This question -- "Mom, what is project management?" -- was posed to me by one of my sons last year. It's a simple query, but crafting the answer to accommodate a child's lens of my career was a bit more challenging. So here was my response:
"It's the profession of planning, organizing and managing many things, including people and projects, for example."
A follow-up question by my other son within earshot was, naturally, "What's a project?"
OK, another fair question.
I explained to my sons that a project is, simply, a temporary and unique set of tasks that have a definite beginning and end -- a specific example being a book report.
Identifying the Constraints
The good news about project management is that, for teachers and students, it's already an intrinsic part of your everyday charter: planning a curriculum, organizing field trips, completing homework -- all of these basic tasks can be put under the umbrella of a project.
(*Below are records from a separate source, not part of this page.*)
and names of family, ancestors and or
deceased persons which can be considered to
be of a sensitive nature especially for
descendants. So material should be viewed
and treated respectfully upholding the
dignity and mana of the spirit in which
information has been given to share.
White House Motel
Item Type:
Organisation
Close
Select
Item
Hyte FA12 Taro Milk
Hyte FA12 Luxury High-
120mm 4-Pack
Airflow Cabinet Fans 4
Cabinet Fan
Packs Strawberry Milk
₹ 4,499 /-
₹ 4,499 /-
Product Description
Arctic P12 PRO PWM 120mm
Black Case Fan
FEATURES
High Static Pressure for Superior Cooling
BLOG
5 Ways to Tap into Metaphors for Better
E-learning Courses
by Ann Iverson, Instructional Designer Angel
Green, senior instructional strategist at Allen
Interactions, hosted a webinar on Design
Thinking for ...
Therefore, they are something that can be managed, and given the right tools and techniques, managed well.
There are six basic what we call "constraints" that need to be managed closely with a project, and they are scope, schedule, resources, budget, quality and risk. (I have incorporated these in the below example.) If you can keep all of these constraints in balance, then you will have a well-managed -- and therefore successful -- project.
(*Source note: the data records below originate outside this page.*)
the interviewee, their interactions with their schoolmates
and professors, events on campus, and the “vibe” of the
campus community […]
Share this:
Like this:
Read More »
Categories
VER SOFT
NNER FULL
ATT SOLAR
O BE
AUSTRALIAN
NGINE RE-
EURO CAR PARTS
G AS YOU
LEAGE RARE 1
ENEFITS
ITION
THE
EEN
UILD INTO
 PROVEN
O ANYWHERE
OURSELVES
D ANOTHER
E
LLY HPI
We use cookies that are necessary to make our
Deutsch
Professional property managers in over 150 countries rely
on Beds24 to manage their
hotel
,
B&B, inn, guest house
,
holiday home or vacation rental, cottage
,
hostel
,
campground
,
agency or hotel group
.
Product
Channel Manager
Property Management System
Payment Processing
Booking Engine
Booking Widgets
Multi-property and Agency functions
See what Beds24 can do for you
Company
So, now that we’ve covered some rudimentary project management definitions, how can you take these principles and apply them to your everyday life, and your students' as well?
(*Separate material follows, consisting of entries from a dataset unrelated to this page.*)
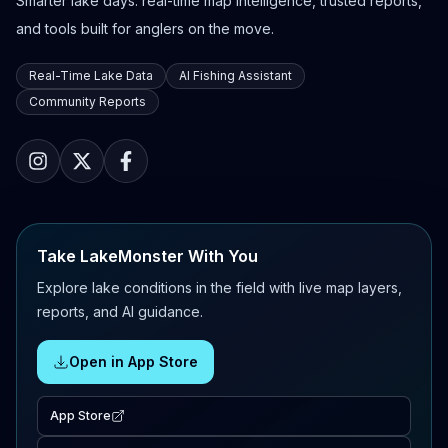
Smarter lake days: real-time map intelligence, trusted reports,
and tools built for anglers on the move.
Real-Time Lake Data
AI Fishing Assistant
Community Reports
Take LakeMonster With You
Explore lake conditions in the field with live map layers,
reports, and AI guidance.
Open in App Store
App Store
Let's start by taking a specific real-world example, which I will walk you through step by step.
Sample Project: Student Book Report
1. Define the Project's Scope
This is the "what's involved?" in a project. In this example, it may be a book report on Martin Luther King, Jr. Additional requirements should be defined, such as length, delivery format, type of report, citation requirements, etc.
2. Establish a Schedule
This would be the timeframe of the project. When will you assign the report, when should the students start the report, and when should they have it completed? The students could also include interim dates for a first rough draft and a final draft.
3. Assign Your Resources
These are simply the people involved in the project. In this case, the resources would be teachers, students and maybe even parents if they are involved in the review process.
4. Budget (Assess Cost)
This details what would be involved in terms of assets the students (or you) may need to acquire. Will the student need to purchase reference books? Book report covers? Additional supplies?
5. Rate Quality
While this constraint is a bit more subjective, quality would consist not only of what you determine to be the standards by which you grade the report, but also a checklist that the student can generate to ensure he or she will turn in a high-quality report, such as:
- Do I have a topic sentence?
- Did I check for spelling and grammar?
- Is my report the proper length?
- Is my report neat and easy to read?
6. Determine Risk
What are the risk factors for this project? For a student, it can be anything from competing priorities in getting the book report done, to a possible tendency to procrastinate. Risks are any "future" potential problem that may interfere with getting the book report project done on time, done on schedule and done well -- the basic triad of concerns for every project manager!
It is important to note that project management is also key to ensuring success with project-based learning initiatives in your classroom. By leveraging project management's core standards and principles, you can dramatically increase the success of your initiatives, no matter what stage or phase they may currently be in.
The book report is just one example of a project. How do you apply project management skills in your classroom?